A team of doctors and genomics researchers discovered genetic variations linked to channelopathies in 19 (1.8%) of the 1,029 whole genomes obtained from healthy volunteers.
Of these 19, ten — or 0.97 percent of the total 1,029 volunteers — had genetic variations that were clearly linked to these disorders.
People with these disorders may appear healthy on the outside, but they are vulnerable to dangerous patterns of cardiac electrical activity that can cause palpitations, blackouts, or even sudden death, which are typically triggered by physical exertion or emotional stress.

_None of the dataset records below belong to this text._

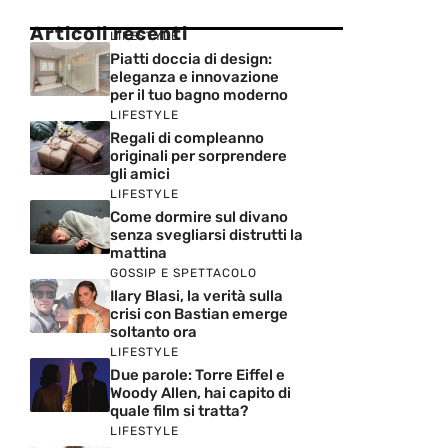
Articoli recenti
LIFESTYLE
Piatti doccia di design:
eleganza e innovazione
per il tuo bagno moderno
LIFESTYLE
Regali di compleanno
originali per sorprendere
gli amici
LIFESTYLE
Come dormire sul divano
senza svegliarsi distrutti la
mattina
GOSSIP E SPETTACOLO
Ilary Blasi, la verità sulla
crisi con Bastian emerge
soltanto ora
LIFESTYLE
Due parole: Torre Eiffel e
Woody Allen, hai capito di
quale film si tratta?
LIFESTYLE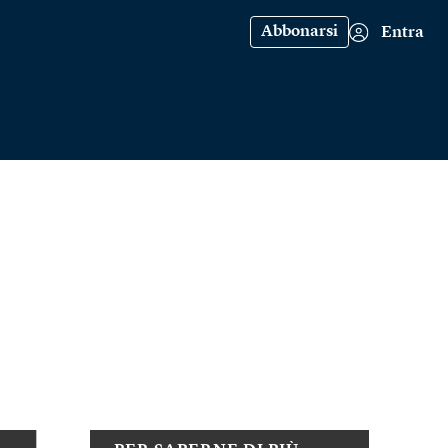
Abbonarsi
Entra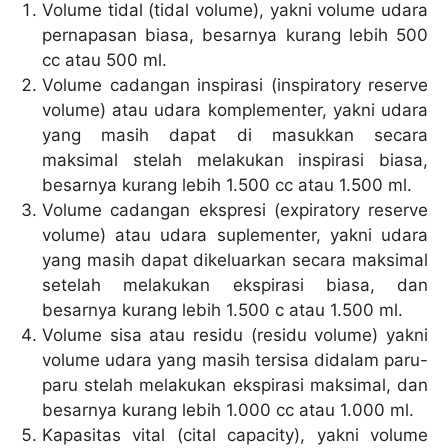
Volume tidal (tidal volume), yakni volume udara
pernapasan biasa, besarnya kurang lebih 500
cc atau 500 ml.
Volume cadangan inspirasi (inspiratory reserve
volume) atau udara komplementer, yakni udara
yang masih dapat di masukkan secara
maksimal stelah melakukan inspirasi biasa,
besarnya kurang lebih 1.500 cc atau 1.500 ml.
Volume cadangan ekspresi (expiratory reserve
volume) atau udara suplementer, yakni udara
yang masih dapat dikeluarkan secara maksimal
setelah melakukan ekspirasi biasa, dan
besarnya kurang lebih 1.500 c atau 1.500 ml.
Volume sisa atau residu (residu volume) yakni
volume udara yang masih tersisa didalam paru-
paru stelah melakukan ekspirasi maksimal, dan
besarnya kurang lebih 1.000 cc atau 1.000 ml.
Kapasitas vital (cital capacity), yakni volume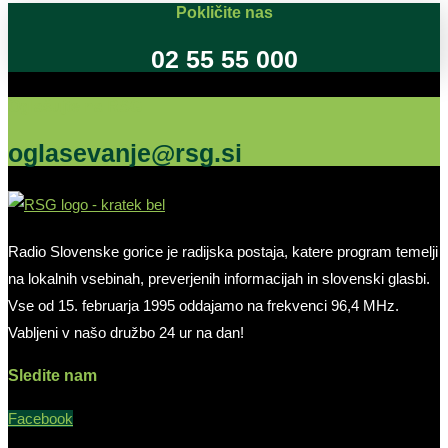
Pokličite nas
02 55 55 000
Oglašujte na RSG
oglasevanje@rsg.si
Radio Slovenske gorice je radijska postaja, katere program temelji
na lokalnih vsebinah, preverjenih informacijah in slovenski glasbi.
Vse od 15. februarja 1995 oddajamo na frekvenci 96,4 MHz.
Vabljeni v našo družbo 24 ur na dan!
Sledite nam
Facebook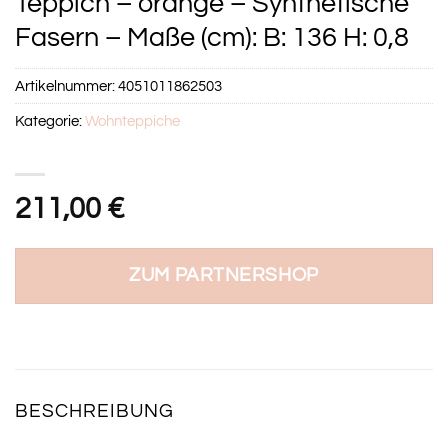
Teppich – orange – Synthetische
Fasern – Maße (cm): B: 136 H: 0,8
Artikelnummer:
4051011862503
Kategorie:
Wohnteppiche
211,00
€
ZUM PARTNERSHOP
BESCHREIBUNG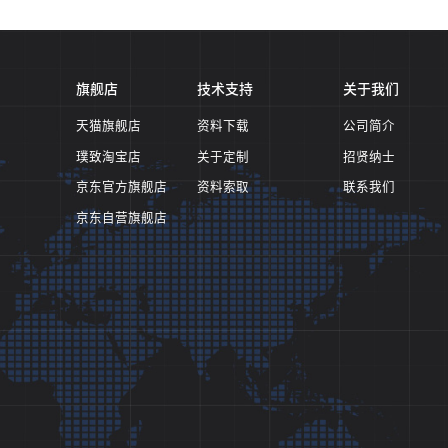
旗舰店
技术支持
关于我们
天猫旗舰店
资料下载
公司简介
璞致淘宝店
关于定制
招贤纳士
京东官方旗舰店
资料索取
联系我们
京东自营旗舰店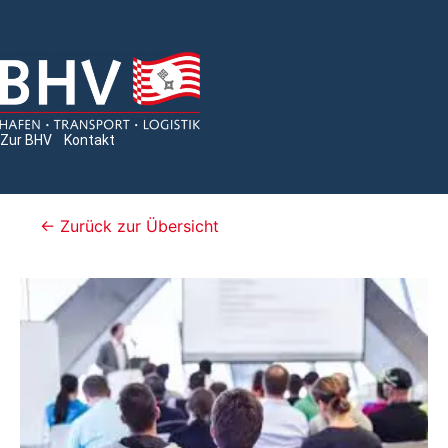
Zur BHV
Kontakt
← Zurück zur Übersicht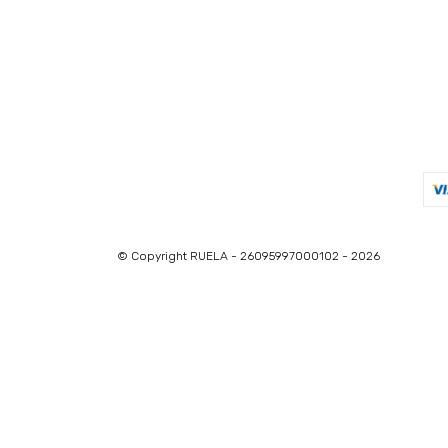
© Copyright RUELA - 26095997000102 - 2026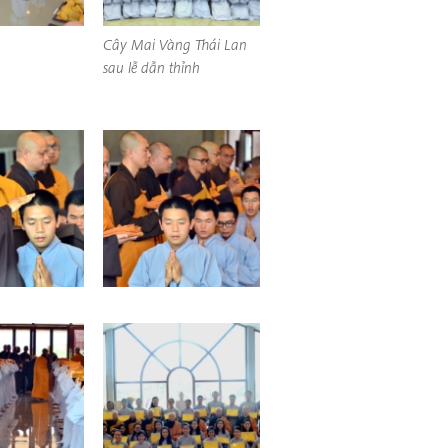
Cây Mai Vàng Thái Lan
sau lễ dẫn thỉnh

"It's a bit like the sword of Damocles," said Sridhar Sivasubbu, the study's lead researcher at the Institute of Genomics and Integrative Biology in New Delhi.
"However, in the vast majority of cases, medicines or devices such as cardiac pacemakers can reduce the risk of such consequences."
"People with a family history of sudden cardiac death, or who have had blackouts or palpitations for no apparent reason, could be potential candidates for (genetic) screening," said Anjali Bajaj, the study's first author.
The IGIB's scientists are currently working on developing a diagnostic test for such screening. Several studies have attempted to estimate the incidence of sudden cardiac death in India, but cardiologists say the proportion of deaths caused by channelopathies is unknown because undiagnosed coronary artery disease can also result in sudden death.